## Task requirements
For this exercise, reproduce the entries below exactly, but only from the line containing "En 1994 The Rasmus entraron en escen" through the line containing "estatus del oro. El momento de una", both included.

##########

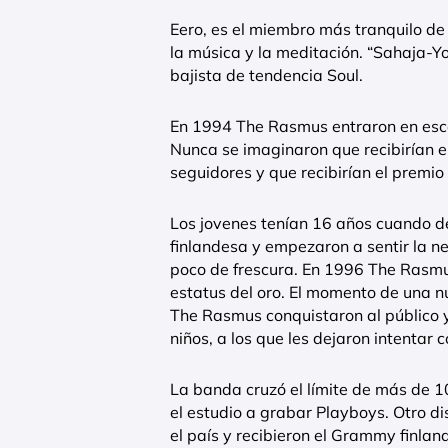
Eero, es el miembro más tranquilo de 
la música y la meditación. “Sahaja-Yo
bajista de tendencia Soul.
En 1994 The Rasmus entraron en escen
Nunca se imaginaron que recibirían el
seguidores y que recibirían el premi
Los jovenes tenían 16 años cuando de
finlandesa y empezaron a sentir la 
poco de frescura. En 1996 The Rasmus
estatus del oro. El momento de una 
The Rasmus conquistaron al público y 
niños, a los que les dejaron intentar
La banda cruzó el límite de más de 1
el estudio a grabar Playboys. Otro d
el país y recibieron el Grammy finland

##########

## Answer
En 1994 The Rasmus entraron en escen
Nunca se imaginaron que recibirían el
seguidores y que recibirían el premi
Los jovenes tenían 16 años cuando de
finlandesa y empezaron a sentir la 
poco de frescura. En 1996 The Rasmus
estatus del oro. El momento de una 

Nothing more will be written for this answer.